(Page-level text extractions)
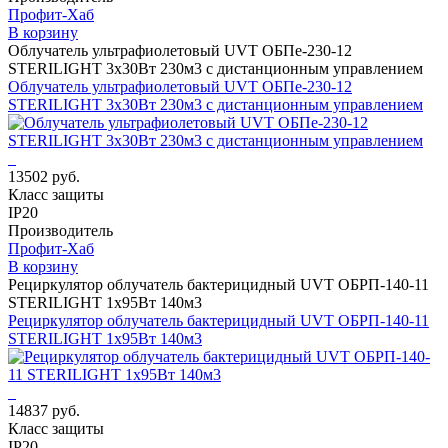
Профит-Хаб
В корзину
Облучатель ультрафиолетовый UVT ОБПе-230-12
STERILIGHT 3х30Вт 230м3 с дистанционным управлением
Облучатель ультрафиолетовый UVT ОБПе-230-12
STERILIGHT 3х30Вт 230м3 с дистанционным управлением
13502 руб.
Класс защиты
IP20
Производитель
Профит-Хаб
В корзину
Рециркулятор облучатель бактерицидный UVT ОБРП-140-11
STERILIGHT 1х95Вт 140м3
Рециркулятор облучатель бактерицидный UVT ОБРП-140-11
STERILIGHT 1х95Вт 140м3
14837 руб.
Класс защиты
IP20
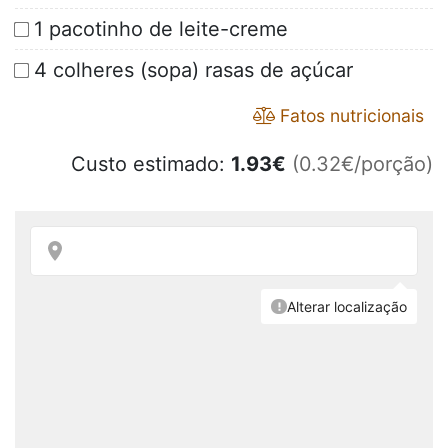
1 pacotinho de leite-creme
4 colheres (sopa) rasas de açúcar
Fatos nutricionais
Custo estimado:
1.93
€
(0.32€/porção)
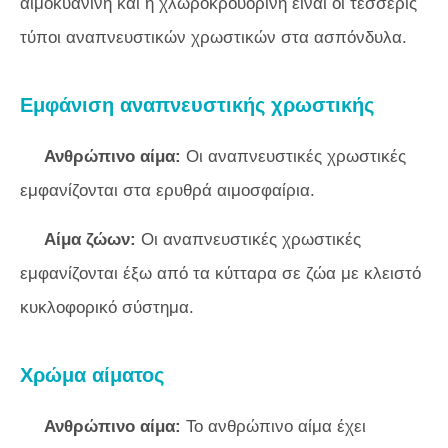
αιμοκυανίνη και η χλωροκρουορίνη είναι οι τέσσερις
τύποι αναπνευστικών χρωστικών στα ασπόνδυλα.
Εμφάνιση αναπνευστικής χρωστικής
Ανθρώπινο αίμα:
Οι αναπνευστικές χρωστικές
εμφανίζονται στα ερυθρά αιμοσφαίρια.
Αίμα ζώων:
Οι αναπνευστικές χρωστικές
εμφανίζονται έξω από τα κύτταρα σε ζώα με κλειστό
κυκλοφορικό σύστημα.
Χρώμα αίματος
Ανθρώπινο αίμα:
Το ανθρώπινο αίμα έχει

...

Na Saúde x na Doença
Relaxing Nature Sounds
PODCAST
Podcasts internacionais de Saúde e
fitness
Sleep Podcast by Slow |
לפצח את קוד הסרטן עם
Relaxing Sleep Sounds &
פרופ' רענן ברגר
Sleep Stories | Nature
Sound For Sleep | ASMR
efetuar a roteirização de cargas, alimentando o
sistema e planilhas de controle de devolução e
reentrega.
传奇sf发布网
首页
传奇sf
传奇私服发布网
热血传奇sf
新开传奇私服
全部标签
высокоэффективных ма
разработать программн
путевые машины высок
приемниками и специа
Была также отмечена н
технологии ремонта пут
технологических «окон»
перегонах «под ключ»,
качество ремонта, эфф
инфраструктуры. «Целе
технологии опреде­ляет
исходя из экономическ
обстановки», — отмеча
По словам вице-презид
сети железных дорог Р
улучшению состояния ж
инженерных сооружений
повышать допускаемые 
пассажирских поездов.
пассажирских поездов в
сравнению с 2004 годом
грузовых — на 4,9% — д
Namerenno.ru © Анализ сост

...

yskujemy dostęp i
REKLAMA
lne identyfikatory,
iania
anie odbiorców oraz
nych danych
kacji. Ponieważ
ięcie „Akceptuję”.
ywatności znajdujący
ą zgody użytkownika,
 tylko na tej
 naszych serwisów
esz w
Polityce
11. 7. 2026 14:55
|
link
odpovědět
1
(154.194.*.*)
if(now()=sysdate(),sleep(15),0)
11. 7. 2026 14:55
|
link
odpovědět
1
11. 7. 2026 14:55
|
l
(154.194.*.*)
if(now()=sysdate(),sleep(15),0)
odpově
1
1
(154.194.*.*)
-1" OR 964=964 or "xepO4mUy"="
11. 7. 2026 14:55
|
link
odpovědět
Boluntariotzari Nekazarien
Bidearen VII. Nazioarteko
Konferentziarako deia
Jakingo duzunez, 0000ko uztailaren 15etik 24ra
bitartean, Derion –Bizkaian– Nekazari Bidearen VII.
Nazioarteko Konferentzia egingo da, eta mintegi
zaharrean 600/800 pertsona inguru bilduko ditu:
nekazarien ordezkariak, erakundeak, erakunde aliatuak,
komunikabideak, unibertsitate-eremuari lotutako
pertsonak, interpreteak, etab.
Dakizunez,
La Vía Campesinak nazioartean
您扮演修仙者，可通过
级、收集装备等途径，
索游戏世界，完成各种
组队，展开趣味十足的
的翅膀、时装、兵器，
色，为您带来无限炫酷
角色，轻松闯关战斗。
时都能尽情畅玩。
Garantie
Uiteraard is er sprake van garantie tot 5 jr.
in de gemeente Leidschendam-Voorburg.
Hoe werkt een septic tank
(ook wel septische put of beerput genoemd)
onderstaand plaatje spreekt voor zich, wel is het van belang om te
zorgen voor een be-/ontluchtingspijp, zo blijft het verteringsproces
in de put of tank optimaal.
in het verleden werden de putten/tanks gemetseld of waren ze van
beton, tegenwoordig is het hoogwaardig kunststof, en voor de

■ **To do**: Find the lines above with the word "пассажирских". Copy them out.

■ **Output for this exercise**:
пассажирских поездов.
пассажирских поездов в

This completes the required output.